9 The number of interleaved RAM blocks is set to be 10. This makes the generation of the address not really clean, because a counter mod10 is needed to access every single block. A number of blocks power of 2 can help the design of the memory controller. To do that a line rate multiple of 2Gbps is needed for the LDLs, i.e. 8Gbps instead of 10Gbps per wire. Eventually, it is possible to think about reducing the LDL bandwidth in order to simplify the RAM access. The size of each memory block and of the code RAM has to be defined based on the layout constraints. The division of the memory between data and code has to be made depending on the size of the transfers and the number of communications that should be run for a complete study of the system.

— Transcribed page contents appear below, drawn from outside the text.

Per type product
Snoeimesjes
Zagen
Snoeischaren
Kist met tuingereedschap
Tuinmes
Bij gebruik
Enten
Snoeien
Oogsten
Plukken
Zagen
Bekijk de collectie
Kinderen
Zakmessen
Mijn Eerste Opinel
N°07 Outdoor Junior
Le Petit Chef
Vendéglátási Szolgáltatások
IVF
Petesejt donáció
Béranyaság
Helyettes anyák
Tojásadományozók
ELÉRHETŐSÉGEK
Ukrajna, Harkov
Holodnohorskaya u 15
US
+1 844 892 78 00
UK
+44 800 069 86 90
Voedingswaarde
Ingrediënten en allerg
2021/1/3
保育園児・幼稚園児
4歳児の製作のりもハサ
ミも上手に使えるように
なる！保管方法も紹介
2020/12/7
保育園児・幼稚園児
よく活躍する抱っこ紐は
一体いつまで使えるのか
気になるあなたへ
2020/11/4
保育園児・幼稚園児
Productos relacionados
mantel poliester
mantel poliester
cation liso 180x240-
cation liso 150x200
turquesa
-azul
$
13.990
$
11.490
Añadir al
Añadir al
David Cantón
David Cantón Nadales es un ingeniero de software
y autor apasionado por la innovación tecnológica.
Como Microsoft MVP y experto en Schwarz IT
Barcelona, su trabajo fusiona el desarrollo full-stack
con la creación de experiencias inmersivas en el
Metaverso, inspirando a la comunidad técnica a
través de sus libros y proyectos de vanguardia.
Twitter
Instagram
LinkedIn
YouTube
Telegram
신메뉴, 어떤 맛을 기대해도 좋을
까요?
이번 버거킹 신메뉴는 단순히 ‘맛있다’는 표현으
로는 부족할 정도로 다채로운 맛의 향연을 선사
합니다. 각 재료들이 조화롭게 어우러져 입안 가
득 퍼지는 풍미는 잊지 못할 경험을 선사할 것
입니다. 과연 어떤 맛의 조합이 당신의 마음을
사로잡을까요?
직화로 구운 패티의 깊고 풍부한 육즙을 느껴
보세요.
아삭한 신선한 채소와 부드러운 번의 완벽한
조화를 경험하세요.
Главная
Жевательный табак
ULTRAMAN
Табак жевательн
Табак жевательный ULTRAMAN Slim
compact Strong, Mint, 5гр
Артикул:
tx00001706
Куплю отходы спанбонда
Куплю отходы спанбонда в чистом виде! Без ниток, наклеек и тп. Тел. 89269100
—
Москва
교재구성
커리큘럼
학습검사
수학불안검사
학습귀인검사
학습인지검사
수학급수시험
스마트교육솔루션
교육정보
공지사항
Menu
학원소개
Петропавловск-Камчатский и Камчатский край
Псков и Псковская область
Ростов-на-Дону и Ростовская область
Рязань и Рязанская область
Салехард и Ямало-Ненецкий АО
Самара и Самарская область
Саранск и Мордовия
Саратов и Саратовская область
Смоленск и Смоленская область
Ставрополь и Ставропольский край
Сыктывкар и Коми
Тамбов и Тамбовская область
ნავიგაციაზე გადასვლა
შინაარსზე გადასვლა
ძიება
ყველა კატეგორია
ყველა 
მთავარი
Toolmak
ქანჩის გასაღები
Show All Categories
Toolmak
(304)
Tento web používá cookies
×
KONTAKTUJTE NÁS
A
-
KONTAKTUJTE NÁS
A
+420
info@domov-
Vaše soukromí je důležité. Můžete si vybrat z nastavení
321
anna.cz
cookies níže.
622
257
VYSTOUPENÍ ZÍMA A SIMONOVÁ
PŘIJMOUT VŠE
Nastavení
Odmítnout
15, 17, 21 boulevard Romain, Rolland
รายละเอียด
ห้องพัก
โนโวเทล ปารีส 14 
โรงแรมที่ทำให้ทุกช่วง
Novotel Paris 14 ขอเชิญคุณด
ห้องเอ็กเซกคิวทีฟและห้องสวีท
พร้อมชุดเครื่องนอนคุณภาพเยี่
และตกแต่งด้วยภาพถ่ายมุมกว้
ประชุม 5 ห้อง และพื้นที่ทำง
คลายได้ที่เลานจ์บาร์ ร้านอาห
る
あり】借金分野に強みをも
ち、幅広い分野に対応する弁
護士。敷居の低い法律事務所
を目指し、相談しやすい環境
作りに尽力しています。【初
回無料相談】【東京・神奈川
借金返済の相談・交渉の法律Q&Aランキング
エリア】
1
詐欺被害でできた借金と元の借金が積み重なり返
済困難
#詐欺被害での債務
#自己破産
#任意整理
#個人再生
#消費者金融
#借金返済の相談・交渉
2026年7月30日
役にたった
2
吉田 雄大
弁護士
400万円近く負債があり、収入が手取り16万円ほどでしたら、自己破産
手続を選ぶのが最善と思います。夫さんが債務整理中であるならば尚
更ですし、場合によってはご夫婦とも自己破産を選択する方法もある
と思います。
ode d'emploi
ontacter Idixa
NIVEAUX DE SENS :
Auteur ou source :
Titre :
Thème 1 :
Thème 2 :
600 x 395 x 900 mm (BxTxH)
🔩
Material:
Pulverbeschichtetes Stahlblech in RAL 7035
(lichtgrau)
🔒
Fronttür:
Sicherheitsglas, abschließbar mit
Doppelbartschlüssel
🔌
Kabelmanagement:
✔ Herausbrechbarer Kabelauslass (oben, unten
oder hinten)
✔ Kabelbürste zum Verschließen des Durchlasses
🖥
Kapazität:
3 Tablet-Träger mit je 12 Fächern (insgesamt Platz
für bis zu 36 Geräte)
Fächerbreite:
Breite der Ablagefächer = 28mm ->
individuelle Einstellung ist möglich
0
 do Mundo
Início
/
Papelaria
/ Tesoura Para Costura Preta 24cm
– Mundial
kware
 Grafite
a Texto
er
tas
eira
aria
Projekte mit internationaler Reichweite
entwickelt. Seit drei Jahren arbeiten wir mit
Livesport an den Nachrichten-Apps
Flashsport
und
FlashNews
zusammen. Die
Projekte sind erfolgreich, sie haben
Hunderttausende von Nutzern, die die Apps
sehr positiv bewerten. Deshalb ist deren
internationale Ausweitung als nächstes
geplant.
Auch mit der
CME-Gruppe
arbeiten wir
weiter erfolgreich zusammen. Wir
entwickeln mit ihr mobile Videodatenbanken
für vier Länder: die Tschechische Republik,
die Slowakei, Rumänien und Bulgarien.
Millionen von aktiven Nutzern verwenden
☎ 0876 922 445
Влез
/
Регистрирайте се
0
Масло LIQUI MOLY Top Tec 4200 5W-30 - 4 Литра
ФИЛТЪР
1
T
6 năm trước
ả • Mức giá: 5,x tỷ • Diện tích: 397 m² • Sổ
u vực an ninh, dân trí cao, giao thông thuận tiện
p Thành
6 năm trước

XV. TIMELINE Dec 7: Modelling of the LDL and Low-swing network node RTL description Jan 8: RTL description of the entire chip for cycle-accurate simulations Jan 8: Simulation environment with some deadlock-free traffic patterns Jan 15: Automatic stochastic generator of deadlock-free traffic patterns Apr 15: Tapeout

Basic Low Level Concepts

Basic Low Level Concepts Course Outline Basic Low Level Concepts Case Studies Operation through multiple switches: Topologies & Routing v Direct, indirect, regular, irregular Formal models and analysis for deadlock and livelock

More information

FCUDA-NoC: A Scalable and Efficient Network-on-Chip Implementation for the CUDA-to-FPGA Flow

FCUDA-NoC: A Scalable and Efficient Network-on-Chip Implementation for the CUDA-to-FPGA Flow FCUDA-NoC: A Scalable and Efficient Network-on-Chip Implementation for the CUDA-to-FPGA Flow Abstract: High-level synthesis (HLS) of data-parallel input languages, such as the Compute Unified Device Architecture

More information

Lecture 12: Interconnection Networks. Topics: communication latency, centralized and decentralized switches, routing, deadlocks (Appendix E)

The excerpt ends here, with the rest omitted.